Border Guards Now Snatching and Searching 5,000 Cellphones a Month
Think you have a right to your own property and information at the airport? Not one that law enforcement recognizes.
As Scott Shackford laid out in detail last month, there is a renewed journalistic interest during the Trump presidency in documenting aggressive Customs and Border Protection searches that long pre-date Donald Trump's election. This is particularly true of practices that—like many crackdowns on illegal immigrants and/or terrorists—restrict the freedom and arguably infringe on the rights of perfectly law-abiding U.S. citizens.
NBC News has a thorough report out on a tactic that hits close to home: CBP agents snatching Americans' cell phones at the border, demanding passwords, swiping information, and sharing copiously with other federal law enforcement agencies. Here's the nut:
Data provided by the Department of Homeland Security shows that searches of cellphones by border agents has exploded, growing fivefold in just one year, from fewer than 5,000 in 2015 to nearly 25,000 in 2016.
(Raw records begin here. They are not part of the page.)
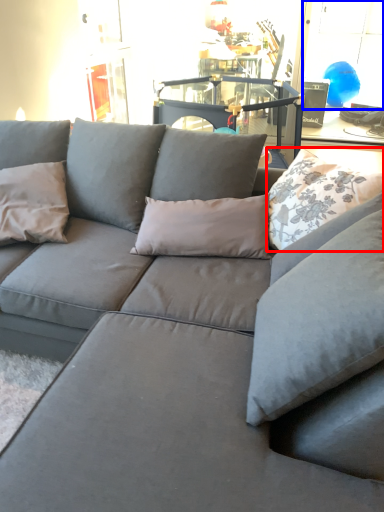 Question: Which point is further to the camera, pillow (highlighted by a red box) or window (highlighted by a blue box)?

Choices:
 (A) pillow
 (B) window

Answer: (B) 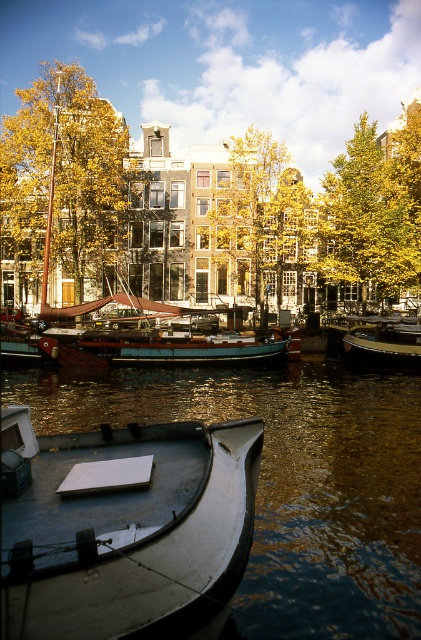 Can you confirm if yellow/golden wood tree at upper left is smaller than yellow/golden leaves at upper center?

No.

Which is above, yellow/golden wood tree at upper left or yellow/golden leaves at upper center?

Positioned higher is yellow/golden leaves at upper center.

Is point (56, 243) in front of point (386, 221)?

No, (56, 243) is further to viewer.

The height and width of the screenshot is (640, 421). I want to click on yellow/golden wood tree at upper left, so click(63, 177).

Who is shorter, yellow/golden wood tree at upper left or white matte dock at center?

With less height is white matte dock at center.

Which is above, yellow/golden wood tree at upper left or white matte dock at center?

Positioned higher is yellow/golden wood tree at upper left.

You are a GUI agent. You are given a task and a screenshot of the screen. Output one action in this format:
    pyautogui.click(x=<x>, y=<y>)
    Task: Click on the yellow/golden wood tree at upper left
    This screenshot has width=421, height=640.
    Given the screenshot: What is the action you would take?
    pyautogui.click(x=63, y=177)

Is yellow/golden leaves at upper center positioned behind yellow/golden leaves at center?

Yes, yellow/golden leaves at upper center is further from the viewer.

Consider the image. Does yellow/golden leaves at upper center have a smaller size compared to yellow/golden leaves at center?

Actually, yellow/golden leaves at upper center might be larger than yellow/golden leaves at center.

Who is more distant from viewer, (394, 234) or (284, 246)?

The point (284, 246) is more distant.

I want to click on yellow/golden leaves at upper center, so click(x=373, y=211). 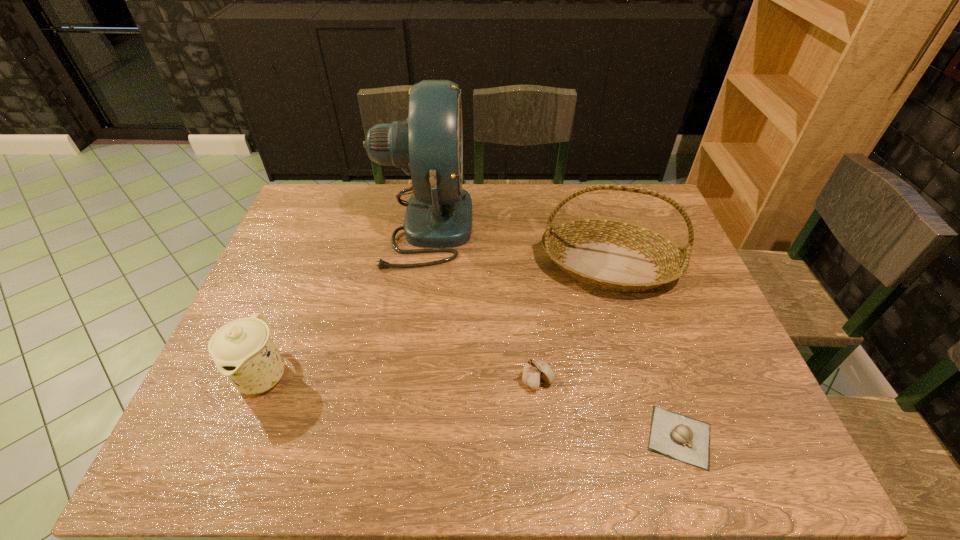 Where is `free space at the far edge of the desktop`? The image size is (960, 540). free space at the far edge of the desktop is located at coordinates (352, 207).

This screenshot has height=540, width=960. In the image, there is a desktop. In order to click on blank space at the near edge in this screenshot , I will do `click(542, 437)`.

You are a GUI agent. You are given a task and a screenshot of the screen. Output one action in this format:
    pyautogui.click(x=<x>, y=<y>)
    Task: Click on the vacant space at the left edge
    The image size is (960, 540).
    Given the screenshot: What is the action you would take?
    pyautogui.click(x=299, y=233)

This screenshot has width=960, height=540. In the image, there is a desktop. Identify the location of free region at the right edge. (686, 374).

Where is `vacant space at the far left corner`? The image size is (960, 540). vacant space at the far left corner is located at coordinates (347, 202).

This screenshot has height=540, width=960. I want to click on vacant space at the far right corner of the desktop, so click(641, 187).

Find the location of a particular element. vacant space at the near right corner of the desktop is located at coordinates (750, 439).

This screenshot has height=540, width=960. I want to click on empty location between the nearer garlic and the third tallest object, so click(471, 406).

The height and width of the screenshot is (540, 960). I want to click on vacant space that's between the third object from right to left and the shortest object, so click(x=609, y=409).

This screenshot has height=540, width=960. Find the location of `free spot between the basket and the nearer garlic`. free spot between the basket and the nearer garlic is located at coordinates (644, 351). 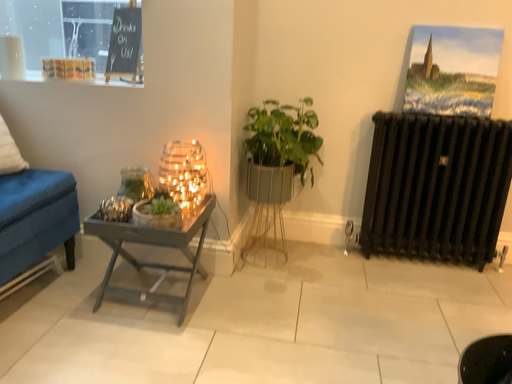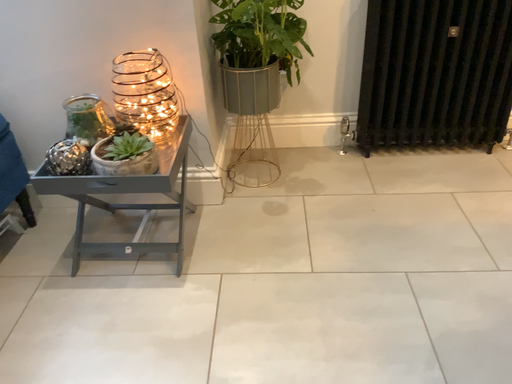 Question: How did the camera likely rotate when shooting the video?

Choices:
 (A) rotated upward
 (B) rotated downward

Answer: (B) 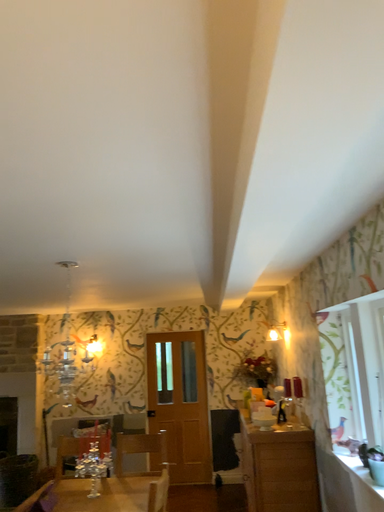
According to DHS officials, 2017 will be a blockbuster year. Five-thousand devices were searched in February alone, more than in all of 2015. […]
DHS has published more than two dozen reports detailing its extensive technological capability to forensically extract data from mobile devices, regardless of password protection on most Apple and Android phones. The reports document its proven ability to access deleted call logs, videos, photos, and emails to name a few, in addition to the Twitter, Facebook, and Instagram apps.
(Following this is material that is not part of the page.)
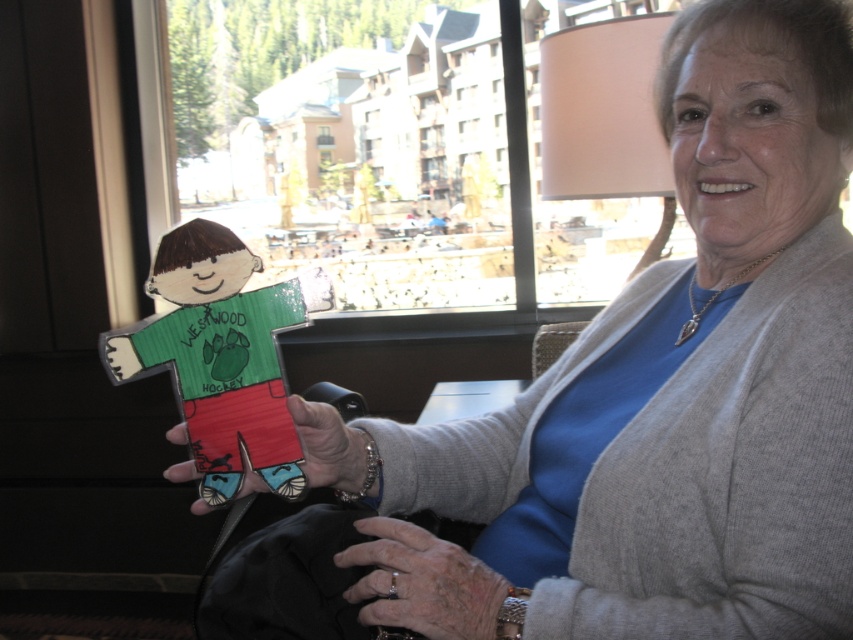 You are an interior designer assessing the space in the image. You need to determine if the cardboard figure at center and the silver metallic ring at lower center can both fit on a shelf that can hold items up to 10 inches in height. Given their size relationship, what is your conclusion?

The cardboard figure at center is larger in size than the silver metallic ring at lower center. Since the shelf can hold items up to 10 inches in height, if the cardboard figure at center is within this limit, both items can fit. However, if the cardboard figure exceeds 10 inches, neither will fit. The exact sizes aren

You are an interior designer planning to place a decorative item on a shelf. You have the silver metallic ring at lower center and the matte cardboard figure at center. Which object would you choose if you want something smaller to fit into a narrow shelf space?

The silver metallic ring at lower center has a smaller size compared to the matte cardboard figure at center, so it would be the better choice for fitting into a narrow shelf space. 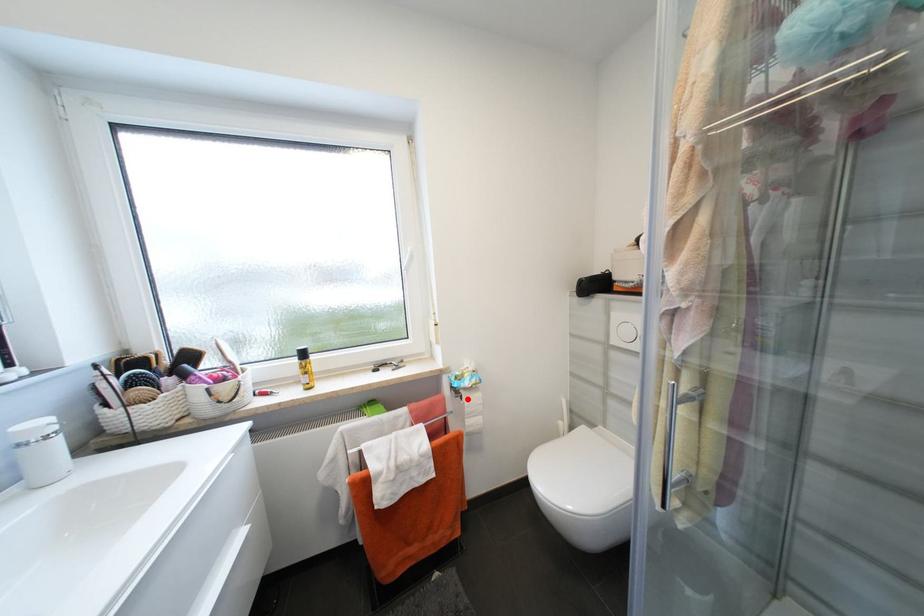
Some Americans are also getting their cell phones swiped while leaving the country, with a CBP spokesperson telling NBC that agents may be acting on concerns over industrial policy, whatever the hell that means. "CBP has adapted and adjusted to align with current threat information, which is based on intelligence," is how the spokesperson explained the sharp increase.
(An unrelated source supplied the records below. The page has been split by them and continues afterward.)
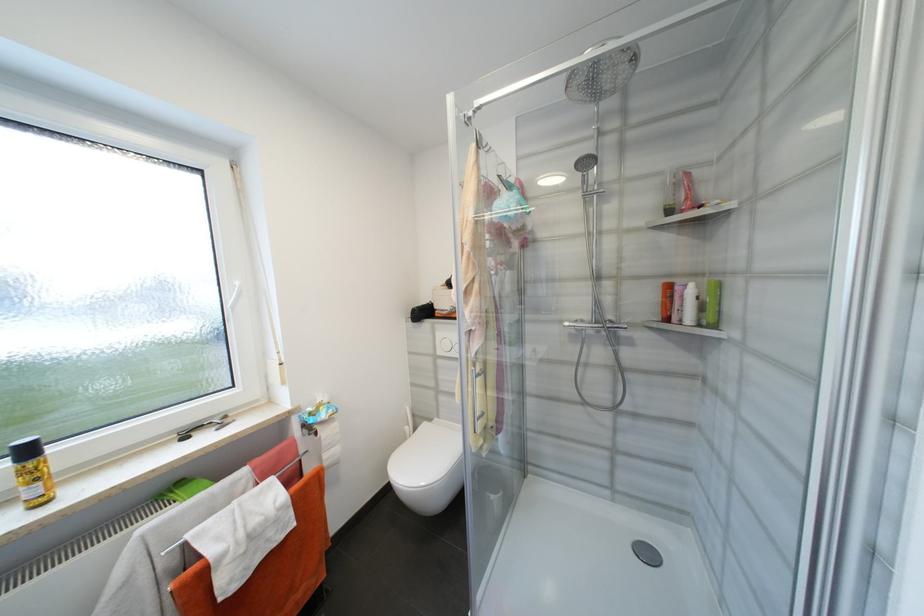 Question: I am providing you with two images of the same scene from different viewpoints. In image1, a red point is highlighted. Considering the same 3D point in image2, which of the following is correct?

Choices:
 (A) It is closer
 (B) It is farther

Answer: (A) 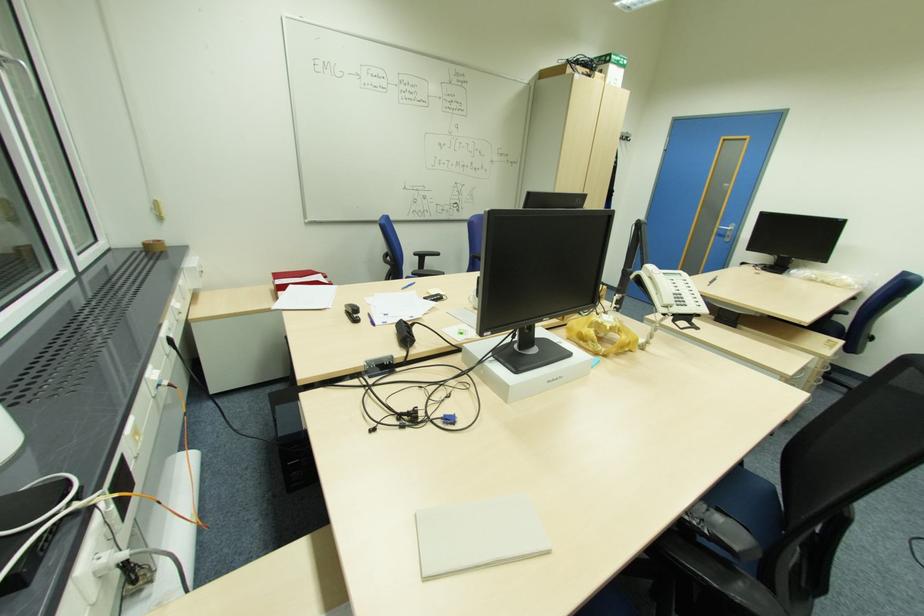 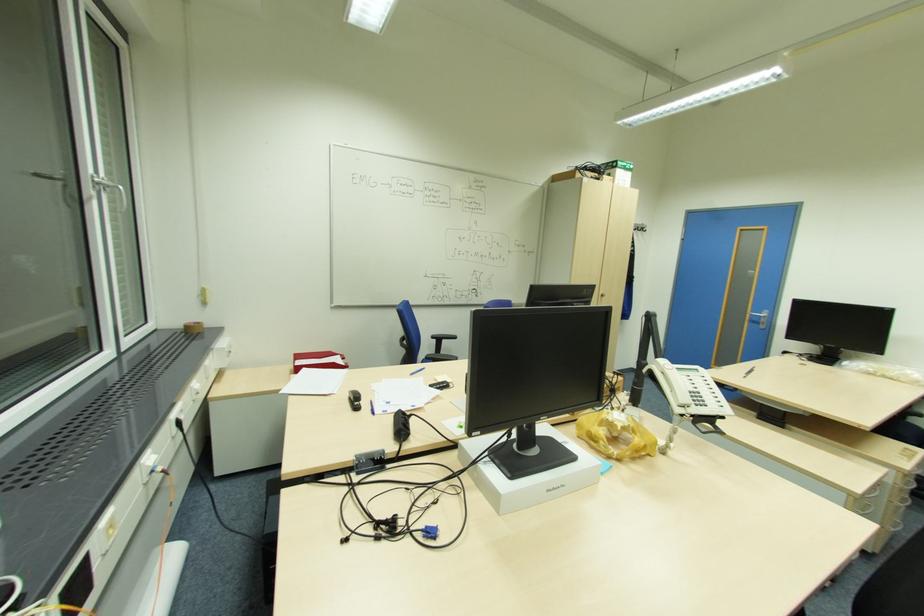 Where in the second image is the point corresponding to (x=371, y=320) from the first image?

(372, 408) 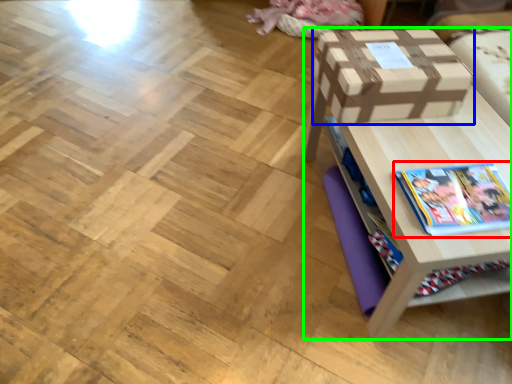 Question: Which object is the closest to the book (highlighted by a red box)? Choose among these: box (highlighted by a blue box) or table (highlighted by a green box).

Choices:
 (A) box
 (B) table

Answer: (B) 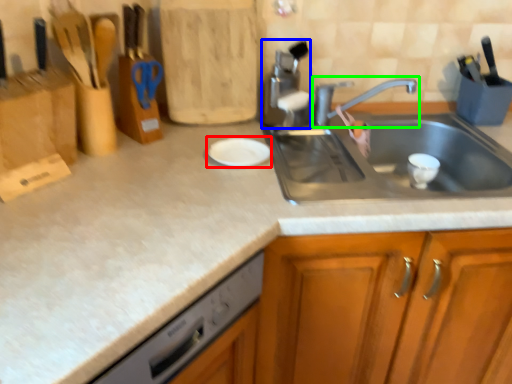 Question: Which object is positioned closest to plate (highlighted by a red box)? Select from appliance (highlighted by a blue box) and tap (highlighted by a green box).

Choices:
 (A) appliance
 (B) tap

Answer: (A) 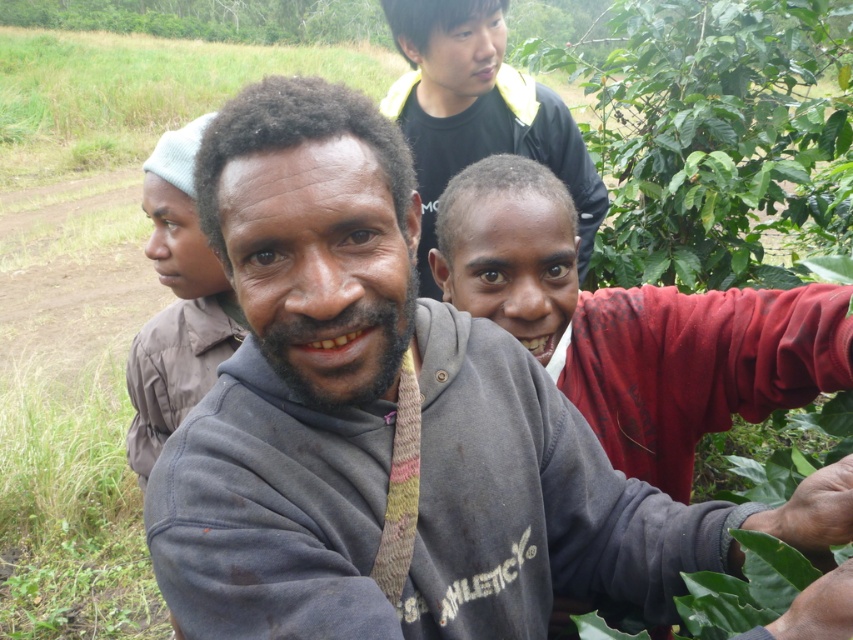 Question: Can you confirm if gray cotton hoodie at lower right is thinner than black matte shirt at upper center?

Choices:
 (A) no
 (B) yes

Answer: (B)

Question: Is the position of gray sweatshirt at center more distant than that of gray cotton hoodie at lower right?

Choices:
 (A) yes
 (B) no

Answer: (B)

Question: Is black matte shirt at upper center to the right of brown cotton shirt at center from the viewer's perspective?

Choices:
 (A) no
 (B) yes

Answer: (B)

Question: Among these points, which one is farthest from the camera?

Choices:
 (A) (440, 225)
 (B) (390, 612)

Answer: (A)

Question: Which point appears farthest from the camera in this image?

Choices:
 (A) (440, 80)
 (B) (596, 461)

Answer: (A)

Question: Which object appears farthest from the camera in this image?

Choices:
 (A) gray cotton hoodie at lower right
 (B) brown cotton shirt at center

Answer: (A)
The NBC News piece has other tales of individual outrage, including quotes from those detained and searched, plus legal analysis that mostly amounts to: We're screwed. Scott Shackford's post contains plenty of other information, including about counter legislation being introduced by Sen. Ron Wyden (D-Oregon). This New York Times how-to suggests we get in the habit of buying travel burner phones. This keeps up and even technologically incompetent Americans (coughs) will deploy the evasion techniques of master criminals.